Normally a curry can be complicated and take a long time, but this one is definitely one for the favourites list. I make the curry before I head to the gym and when I came back, I finish it off with the coconut milk, coriander and lime.
Coconut Chicken Masala with Cauliflower Rice
- 2 tbsp butter or Ghee
- 1 large onion, finely chopped
- 2 garlic cloves, finely chopped
- 1 thumb sized piece of ginger, grated
- 1 chilli, de-seeded and finely chopped
- 1 tsp ground coriander
- 1 tsp ground cumin
- ¼ tsp of ground turmeric
- 8 curry leaves
- 1 tin chopped tomatoes
- 250 ml chicken stock, warmed
- 200 ml coconut milk
- 600 gram chicken pieces ( for more flavour try to use some skinned and boned chicken thighs as well)

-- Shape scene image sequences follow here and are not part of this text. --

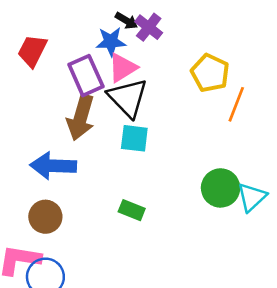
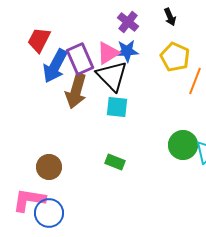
black arrow: (126, 21) -> (170, 17), moved, turned 36
blue star: (111, 42) -> (127, 51), moved
blue arrow: (53, 166) -> (55, 66), moved, turned -64

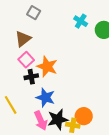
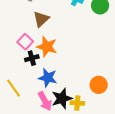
brown triangle: (23, 39) -> (41, 19), moved
orange circle: (84, 116) -> (99, 85), moved

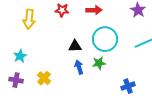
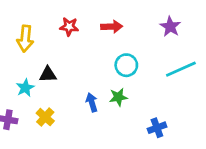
cyan circle: (105, 39) -> (126, 65), size x0.7
black triangle: (75, 46) -> (48, 74), moved
cyan star: (20, 56) -> (25, 88), moved

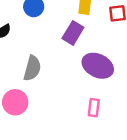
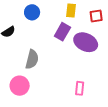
purple ellipse: (98, 66) -> (86, 42), moved

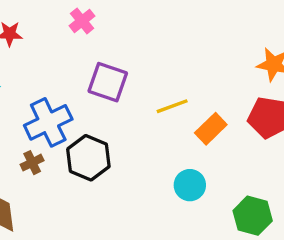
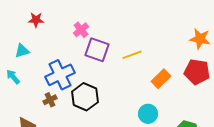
pink cross: (82, 21) -> (81, 30), moved
yellow line: (172, 106) -> (132, 55), moved

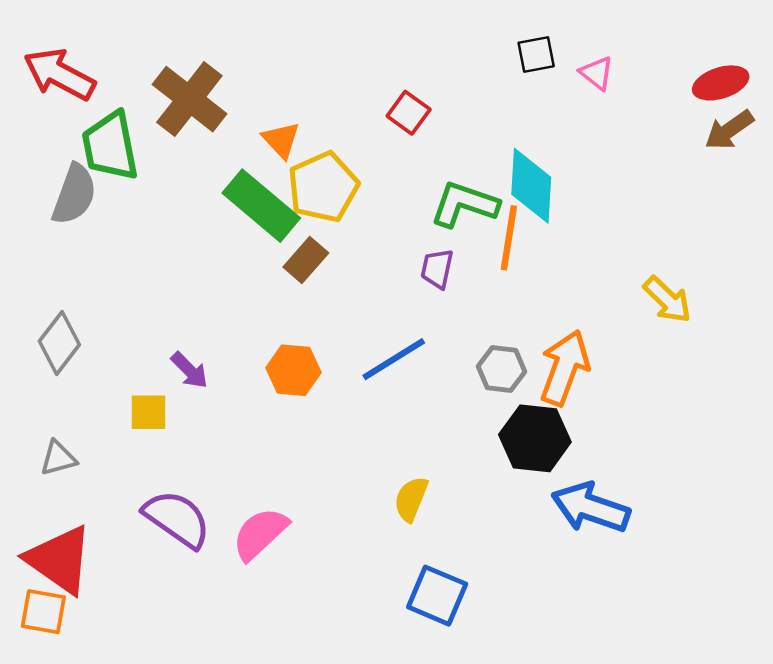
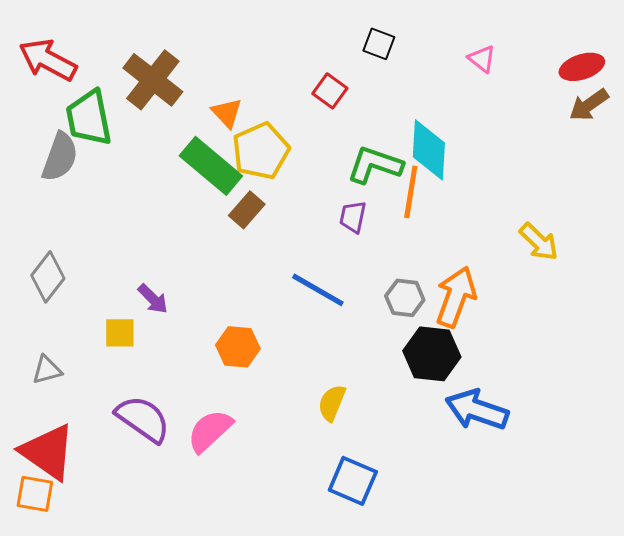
black square: (536, 54) -> (379, 44), moved, turned 32
blue line: (394, 359) -> (318, 290), turned 62
orange hexagon: (293, 370) -> (238, 347), moved

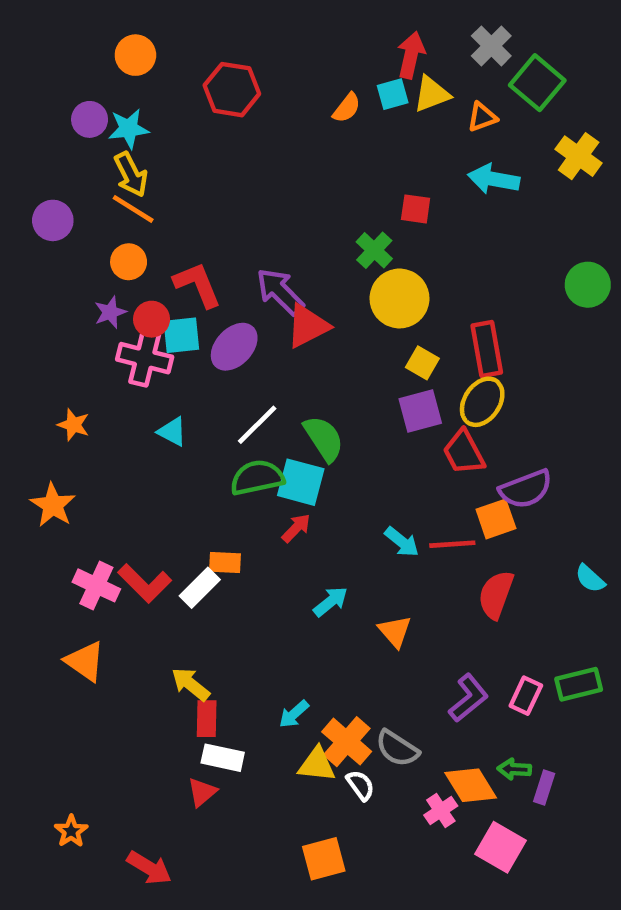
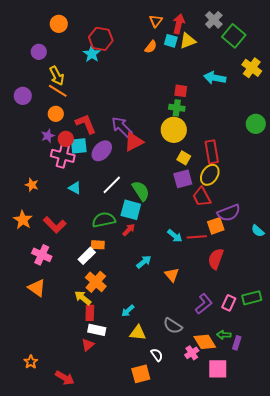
cyan square: (393, 94) -> (171, 41), turned 32
orange triangle: (482, 117) -> (156, 21), moved, turned -32
cyan star: (129, 129) -> (92, 54), moved, turned -30
green cross: (374, 250) -> (177, 108), moved, turned -35
green semicircle: (257, 478) -> (104, 220), moved
cyan semicircle: (590, 579) -> (258, 231), moved
red L-shape: (145, 583) -> (55, 225), moved
orange cross: (347, 742) -> (96, 282), moved
white semicircle: (360, 785) -> (157, 355), moved
pink square: (501, 847) -> (218, 369), turned -30

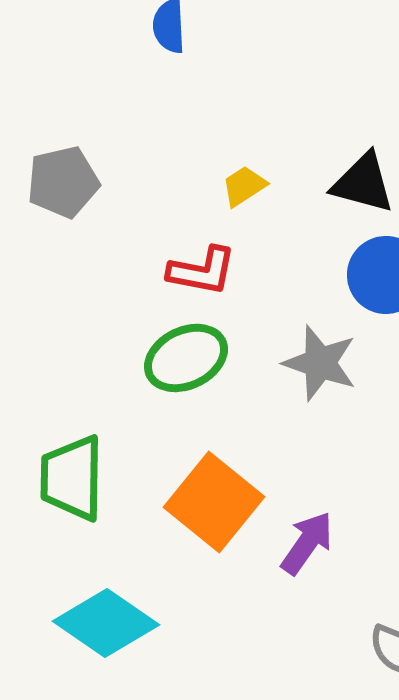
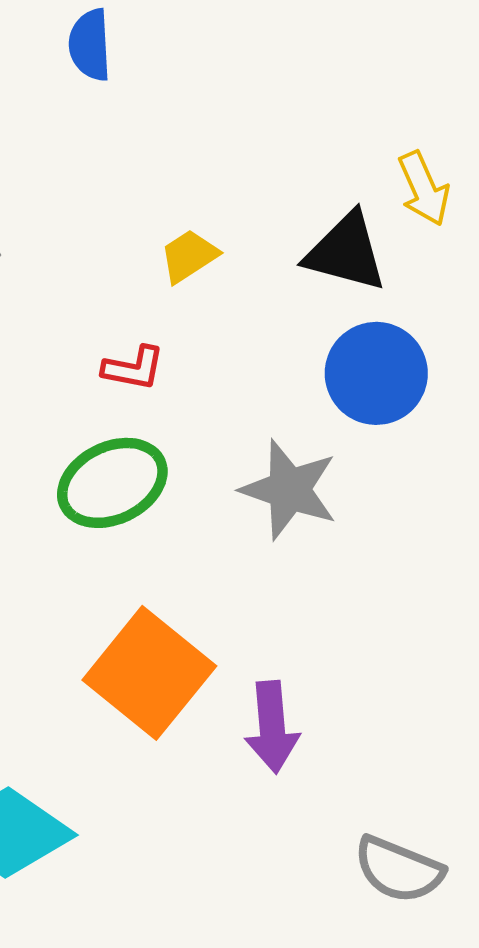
red L-shape: (202, 271) -> (133, 368), size x0.7
purple arrow: (307, 543) -> (272, 727), turned 140

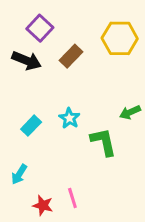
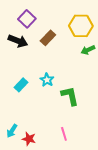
green arrow: (130, 112) -> (88, 50), moved
cyan arrow: (19, 174) -> (12, 131), moved
pink line: (72, 198) -> (64, 134), moved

- Handful of fresh coriander
- 1 lime
- 1 cauliflower + ½ an onion, finely chopped
- Place the butter and onion in a large pan on a medium heat. Cook for 5 minutes until soft.
- Add the garlic, ginger, spices, curry leaves and chilli and cook for 1 minute
- Add the chicken and cook for 3-4 minutes
- Add in the warm chicken stock and chopped tomatoes and simmer for 20 mins
- At this stage, you can set it aside for a few hours and when ready to eat, just re-heat the contents of the saucepan
- Separately, grate the cauliflower.
- In a separate pan, cook off the onion on a medium heat for 1-2 minutes in 2 tbsp butter
- Add the grated cauliflower and strir fry for 5-10 minutes
- Season with salt and pepper
- When ready to serve, add the coconut milk to the simmering curry, top with chopped coriander and a squeeze of lime
- Place the cauliflower rice on a plate and top with the curry or serve on the side.